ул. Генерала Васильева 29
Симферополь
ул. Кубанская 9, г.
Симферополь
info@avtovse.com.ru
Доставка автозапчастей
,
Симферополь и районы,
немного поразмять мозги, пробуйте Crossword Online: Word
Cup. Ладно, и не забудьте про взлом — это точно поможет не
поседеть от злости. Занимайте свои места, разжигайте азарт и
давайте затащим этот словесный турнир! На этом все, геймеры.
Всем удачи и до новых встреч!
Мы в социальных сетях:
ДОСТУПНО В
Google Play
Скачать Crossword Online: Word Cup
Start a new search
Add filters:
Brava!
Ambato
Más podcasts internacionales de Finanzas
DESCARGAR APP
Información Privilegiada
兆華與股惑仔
+--
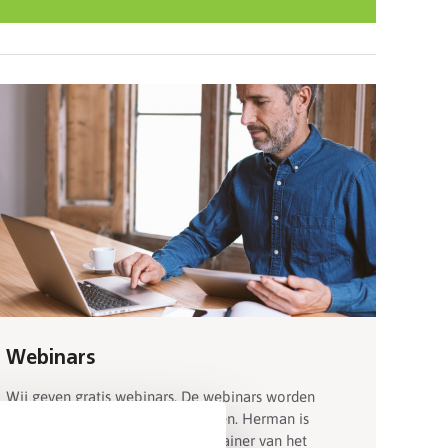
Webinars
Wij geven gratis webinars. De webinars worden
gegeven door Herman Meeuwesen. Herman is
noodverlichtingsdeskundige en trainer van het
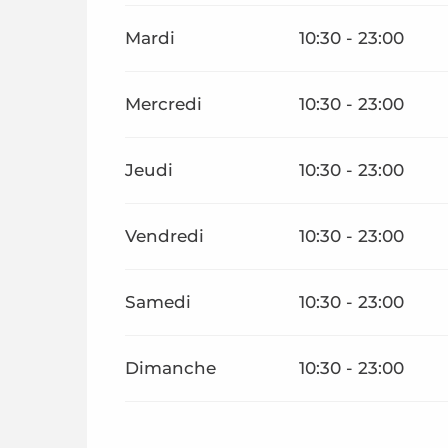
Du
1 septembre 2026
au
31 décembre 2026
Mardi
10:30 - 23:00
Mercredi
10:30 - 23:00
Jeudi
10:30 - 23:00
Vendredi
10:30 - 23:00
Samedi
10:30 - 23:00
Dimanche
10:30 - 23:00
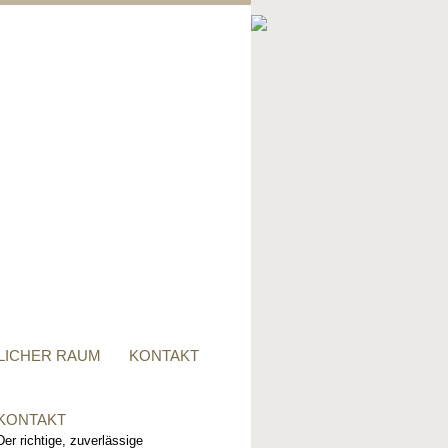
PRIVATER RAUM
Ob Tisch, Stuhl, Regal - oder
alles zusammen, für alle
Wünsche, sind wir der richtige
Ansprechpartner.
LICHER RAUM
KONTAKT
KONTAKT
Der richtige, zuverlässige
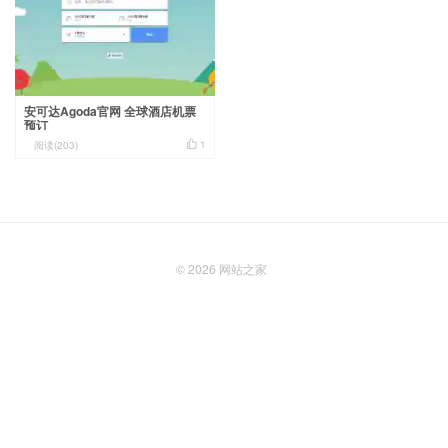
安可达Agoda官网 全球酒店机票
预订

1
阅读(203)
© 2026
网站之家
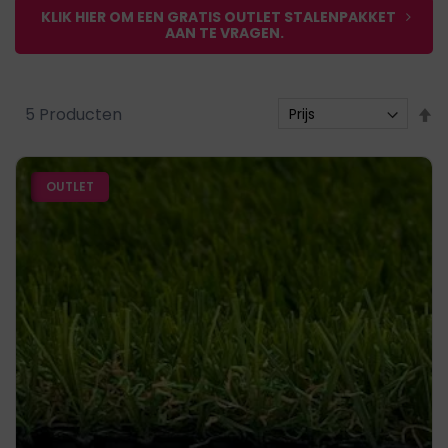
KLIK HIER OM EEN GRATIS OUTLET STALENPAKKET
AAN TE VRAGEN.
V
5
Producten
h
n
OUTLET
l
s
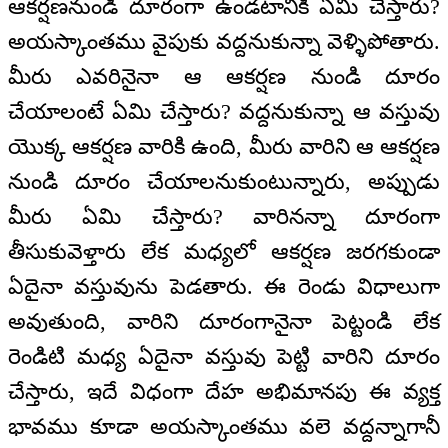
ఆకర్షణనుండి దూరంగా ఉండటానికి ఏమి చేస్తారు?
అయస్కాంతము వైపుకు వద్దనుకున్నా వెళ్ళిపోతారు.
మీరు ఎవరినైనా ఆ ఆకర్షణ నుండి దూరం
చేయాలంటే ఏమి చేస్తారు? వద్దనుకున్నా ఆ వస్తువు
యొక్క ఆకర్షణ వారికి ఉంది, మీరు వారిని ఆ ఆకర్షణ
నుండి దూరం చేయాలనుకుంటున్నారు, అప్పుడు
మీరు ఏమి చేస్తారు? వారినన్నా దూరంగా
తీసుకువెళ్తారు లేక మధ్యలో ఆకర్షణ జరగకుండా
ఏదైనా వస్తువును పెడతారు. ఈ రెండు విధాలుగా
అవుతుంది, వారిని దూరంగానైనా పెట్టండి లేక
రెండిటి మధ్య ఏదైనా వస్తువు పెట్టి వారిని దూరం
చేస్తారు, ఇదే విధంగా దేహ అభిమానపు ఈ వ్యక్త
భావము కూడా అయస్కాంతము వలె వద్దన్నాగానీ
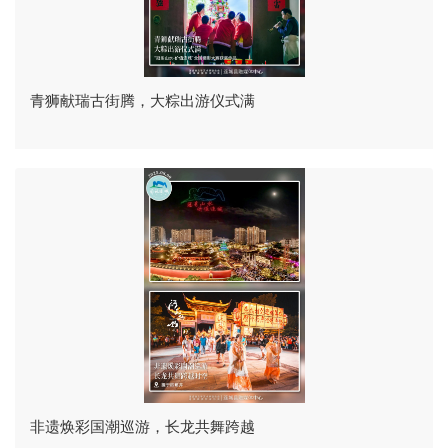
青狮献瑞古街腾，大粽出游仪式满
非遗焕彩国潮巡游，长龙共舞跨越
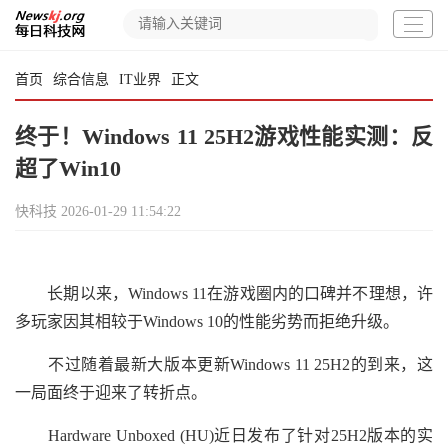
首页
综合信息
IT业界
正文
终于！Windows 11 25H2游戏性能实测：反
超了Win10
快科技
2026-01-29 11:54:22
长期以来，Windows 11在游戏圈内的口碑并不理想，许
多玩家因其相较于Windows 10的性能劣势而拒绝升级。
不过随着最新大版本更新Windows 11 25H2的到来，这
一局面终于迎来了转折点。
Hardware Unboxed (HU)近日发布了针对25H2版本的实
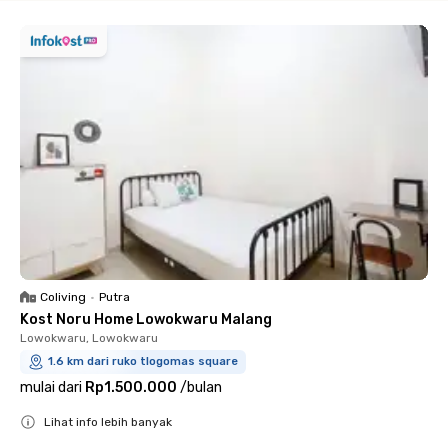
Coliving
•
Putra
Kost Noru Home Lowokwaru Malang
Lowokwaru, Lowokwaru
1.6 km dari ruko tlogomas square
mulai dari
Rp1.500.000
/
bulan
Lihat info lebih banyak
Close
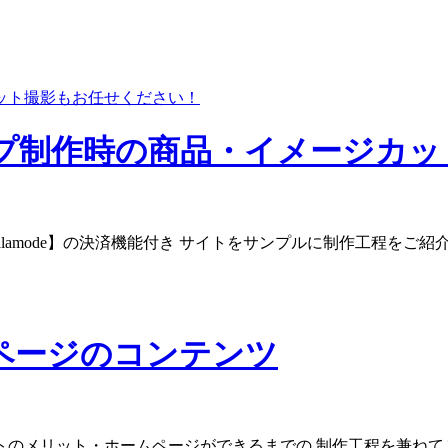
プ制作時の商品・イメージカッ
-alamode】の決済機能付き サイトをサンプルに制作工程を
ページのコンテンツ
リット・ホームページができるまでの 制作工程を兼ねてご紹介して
+--
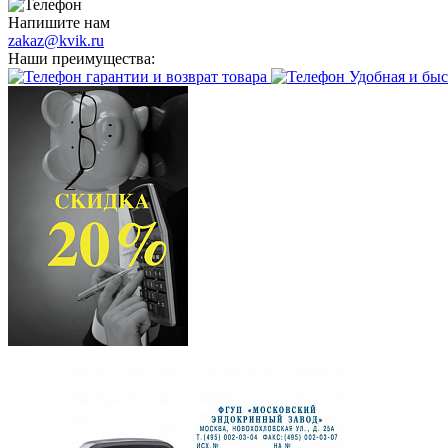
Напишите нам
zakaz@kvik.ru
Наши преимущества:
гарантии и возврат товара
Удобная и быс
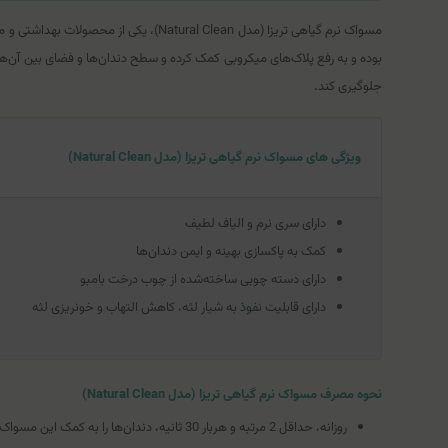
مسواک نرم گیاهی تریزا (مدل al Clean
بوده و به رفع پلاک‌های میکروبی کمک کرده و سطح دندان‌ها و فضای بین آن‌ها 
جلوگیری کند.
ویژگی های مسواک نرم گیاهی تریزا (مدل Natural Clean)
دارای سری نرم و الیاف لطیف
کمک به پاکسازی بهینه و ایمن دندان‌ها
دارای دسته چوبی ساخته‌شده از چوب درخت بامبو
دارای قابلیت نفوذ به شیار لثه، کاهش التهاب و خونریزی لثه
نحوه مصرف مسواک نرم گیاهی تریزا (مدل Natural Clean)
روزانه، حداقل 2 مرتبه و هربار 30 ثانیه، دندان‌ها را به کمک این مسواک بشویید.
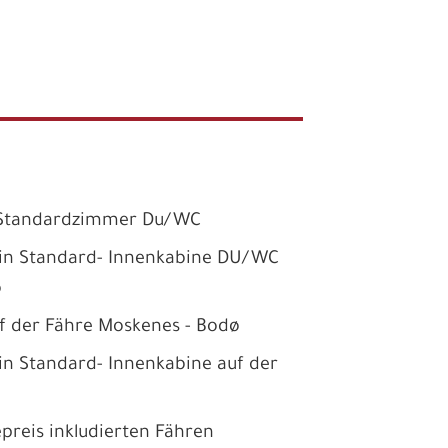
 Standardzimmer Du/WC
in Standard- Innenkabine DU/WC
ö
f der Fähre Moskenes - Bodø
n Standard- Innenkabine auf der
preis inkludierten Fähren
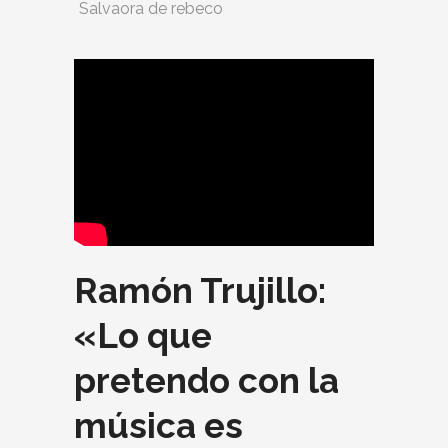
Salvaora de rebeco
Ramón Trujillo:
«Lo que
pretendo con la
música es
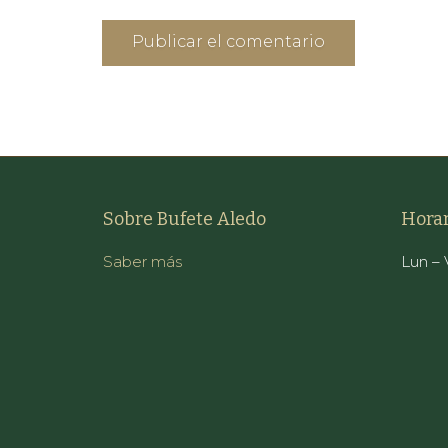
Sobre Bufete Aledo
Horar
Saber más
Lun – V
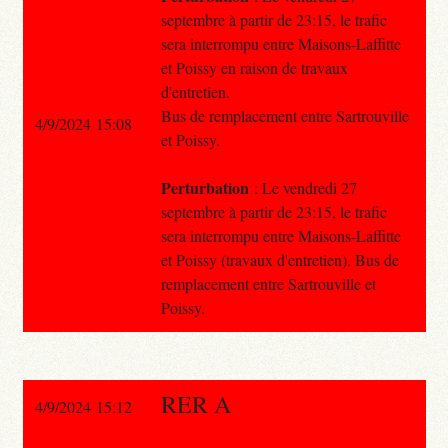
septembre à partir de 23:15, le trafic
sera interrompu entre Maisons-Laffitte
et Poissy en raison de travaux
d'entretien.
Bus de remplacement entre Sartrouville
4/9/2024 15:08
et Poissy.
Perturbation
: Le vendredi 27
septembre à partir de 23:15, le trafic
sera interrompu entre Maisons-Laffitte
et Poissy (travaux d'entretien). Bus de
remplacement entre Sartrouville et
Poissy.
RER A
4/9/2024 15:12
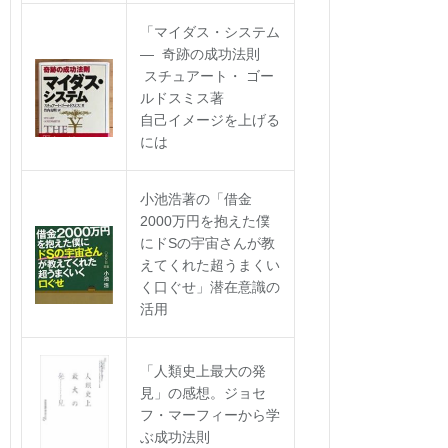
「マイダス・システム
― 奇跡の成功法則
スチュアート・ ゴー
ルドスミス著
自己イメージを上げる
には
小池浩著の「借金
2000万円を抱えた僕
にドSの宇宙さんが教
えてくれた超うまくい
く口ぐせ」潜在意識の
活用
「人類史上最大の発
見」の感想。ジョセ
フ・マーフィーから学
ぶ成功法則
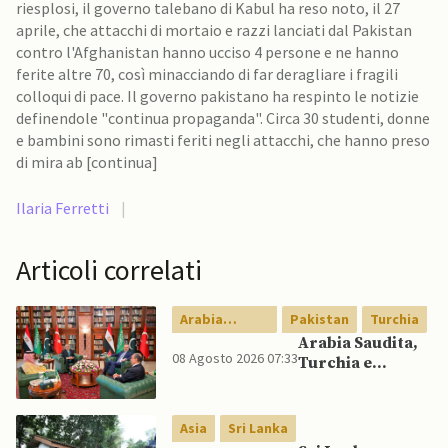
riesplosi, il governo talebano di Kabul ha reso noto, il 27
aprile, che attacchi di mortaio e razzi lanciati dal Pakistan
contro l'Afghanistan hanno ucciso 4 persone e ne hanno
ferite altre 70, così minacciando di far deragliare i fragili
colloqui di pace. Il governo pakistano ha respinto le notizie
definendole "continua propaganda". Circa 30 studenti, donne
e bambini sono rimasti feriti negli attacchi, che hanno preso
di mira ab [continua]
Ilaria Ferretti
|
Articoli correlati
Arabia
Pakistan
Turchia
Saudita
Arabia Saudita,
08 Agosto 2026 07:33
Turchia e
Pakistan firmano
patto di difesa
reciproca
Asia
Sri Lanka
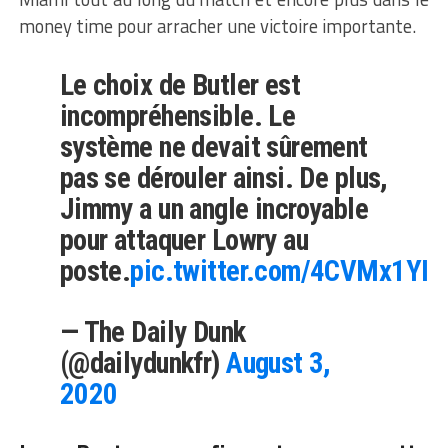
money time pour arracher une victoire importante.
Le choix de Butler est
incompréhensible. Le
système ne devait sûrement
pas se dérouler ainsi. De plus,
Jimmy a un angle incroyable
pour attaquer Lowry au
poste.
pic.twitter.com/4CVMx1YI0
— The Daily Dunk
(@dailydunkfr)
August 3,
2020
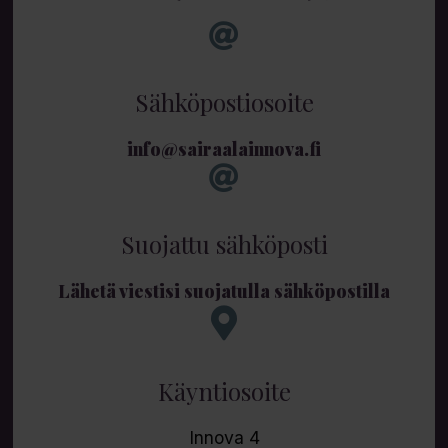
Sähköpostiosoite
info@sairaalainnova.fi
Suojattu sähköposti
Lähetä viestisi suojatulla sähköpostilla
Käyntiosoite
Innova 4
+--
"అయస్కాంతము వైపుకు వద్దనుకున్నా వెళ్ళిపోతారు." marks the first line to copy, and "一局面终于迎来了转折点。" marks the last. Repeat that stretch above exactly, with no pictures.

అయస్కాంతము వైపుకు వద్దనుకున్నా వెళ్ళిపోతారు.
మీరు ఎవరినైనా ఆ ఆకర్షణ నుండి దూరం
చేయాలంటే ఏమి చేస్తారు? వద్దనుకున్నా ఆ వస్తువు
యొక్క ఆకర్షణ వారికి ఉంది, మీరు వారిని ఆ ఆకర్షణ
నుండి దూరం చేయాలనుకుంటున్నారు, అప్పుడు
మీరు ఏమి చేస్తారు? వారినన్నా దూరంగా
తీసుకువెళ్తారు లేక మధ్యలో ఆకర్షణ జరగకుండా
ఏదైనా వస్తువును పెడతారు. ఈ రెండు విధాలుగా
అవుతుంది, వారిని దూరంగానైనా పెట్టండి లేక
రెండిటి మధ్య ఏదైనా వస్తువు పెట్టి వారిని దూరం
చేస్తారు, ఇదే విధంగా దేహ అభిమానపు ఈ వ్యక్త
భావము కూడా అయస్కాంతము వలె వద్దన్నాగానీ
青狮献瑞古街腾，大粽出游仪式满
非遗焕彩国潮巡游，长龙共舞跨越
首页
综合信息
IT业界
正文
终于！Windows 11 25H2游戏性能实测：反
超了Win10
快科技
2026-01-29 11:54:22
长期以来，Windows 11在游戏圈内的口碑并不理想，许
多玩家因其相较于Windows 10的性能劣势而拒绝升级。
不过随着最新大版本更新Windows 11 25H2的到来，这
一局面终于迎来了转折点。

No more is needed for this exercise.